Hello, dear friend, you can consult us at any time if you have any questions, add WeChat: THEend8_
Intelligence
Project: Investigating
Reinforcement Learning
Overview
Within SIT215 you have been learning about a range of problems that can be solved using techniques from
artificial and computational intelligence. This study has included coverage of both models and algorithms
suitable for AI and CI solutions. A particular limitation of all of the solutions that we have considered is that
they are designed by hand, or rely on the problem being formulated as an optimisation task.

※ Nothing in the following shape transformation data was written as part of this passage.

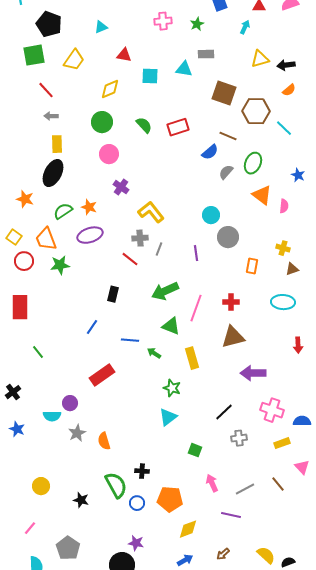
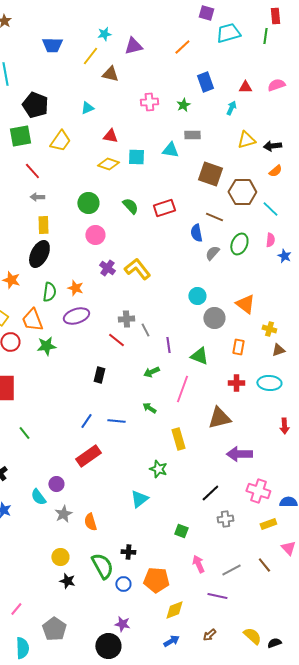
yellow diamond: (110, 89) -> (108, 164), moved, turned 40
blue semicircle: (210, 152) -> (196, 233), turned 120
orange triangle: (262, 195) -> (245, 304), moved
pink semicircle: (284, 206) -> (270, 240), moved
green semicircle: (63, 211) -> (49, 292), turned 132
yellow L-shape: (151, 212) -> (137, 269), moved
gray line: (159, 249) -> (145, 330), turned -48
purple line: (196, 253) -> (168, 345), moved
green arrow: (165, 291) -> (151, 372), size x0.6
red cross: (231, 302) -> (236, 383), moved
green triangle: (171, 326) -> (199, 356), moved
blue line: (92, 327) -> (86, 421), moved
green arrow: (154, 353) -> (149, 408), moved
cyan semicircle: (52, 416) -> (38, 497), turned 54
cyan triangle: (168, 417) -> (139, 499), moved
yellow circle: (41, 486) -> (60, 557), moved

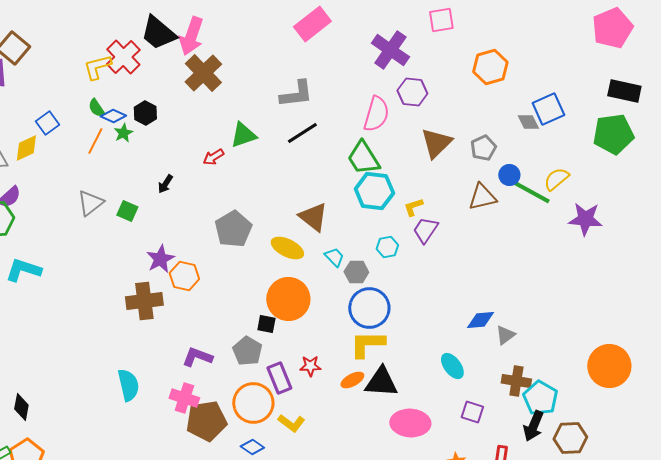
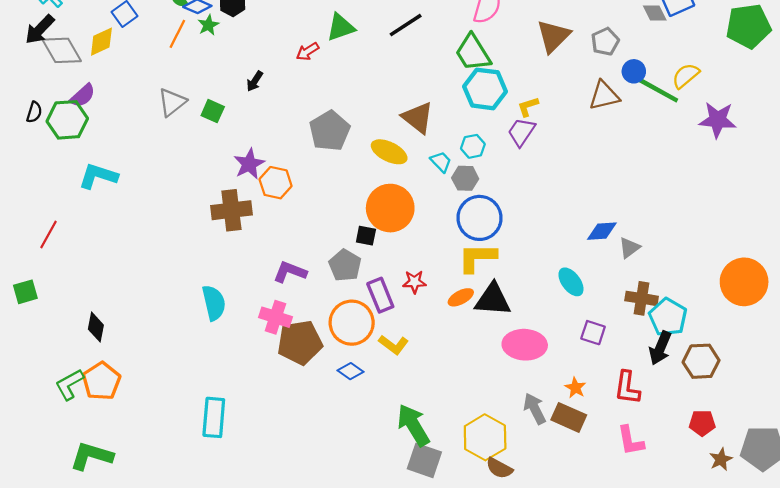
purple trapezoid: (425, 230) -> (521, 132), moved
cyan hexagon: (387, 247) -> (473, 146), moved

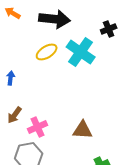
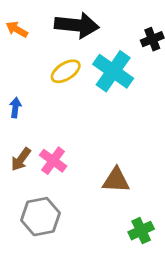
orange arrow: (13, 13) -> (17, 29), moved
pink cross: (38, 127) -> (53, 161), moved, turned -30

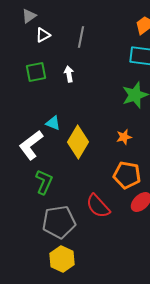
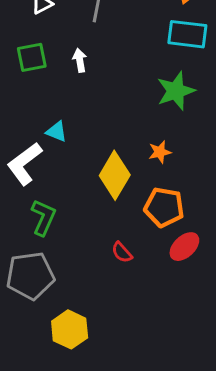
yellow diamond: (78, 142) -> (115, 175), moved
red semicircle: (98, 206) -> (122, 252), size x0.6
gray pentagon: (59, 222) -> (30, 276), moved

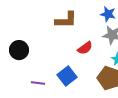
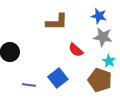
red semicircle: (85, 48) -> (76, 50), turned 77

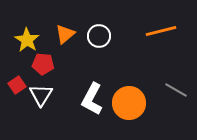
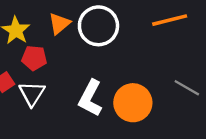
white circle: (99, 36) -> (98, 26), size x1.5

In this project you are going to explore an advanced technique for solving many interesting and challenging
real world problems. One in which an agent learns a solution to a problem through interaction with the
environment, and through perception of a reinforcement, or feedback signal. This field is called, naturally,
reinforcement learning (RL). RL can also be seen as an online method for solving Markov Decision Problems
– as opposed to the offline methods of policy iteration, value iteration or dynamic programming, presented in
lectures (in week 9 & 10).
This project will require you to undertake self-directed study and learning of RL solution methods, building
upon topics and content covered in the first 10 weeks of this course. While this might seem daunting (not
being told how to solve the problem), you’ve been practicing this approach throughout the unit in the groupbased
PBL tasks, and so this is your chance to demonstrate individually what you’ve learned about problem
solving methodology.
Learning Objectives
This project addresses ULO2 and ULO3 for this unit:
? Design and implement software artefacts to demonstrate effectiveness and efficiency of solutions for
intelligent systems development
? Apply theoretical concepts and models to explain and communicate the design of intelligent systems
Specifically, these are addressed through achievement of the following task-specific learning objectives:
? Demonstrate ability to work with and extend software systems and frameworks for RL
? Describe and model RL problems using specific concepts and models
? Implement, evaluate and analyse the performance of different solutions on a range of RL problems
? Effectively communicate the process and outcomes of your research and development project
Preparatory Learning Activities
In order to complete this assessment task you will need to have first developed an understanding of a range
of topics covered in this unit in weeks 1 to 10. Given the assessment deadline, this may require you to
complete independent study of these topics prior to their presentation in lectures. The topics that you will
need to be familiar with are:
? Bayesian AI (working with probabilistic representations of uncertainty)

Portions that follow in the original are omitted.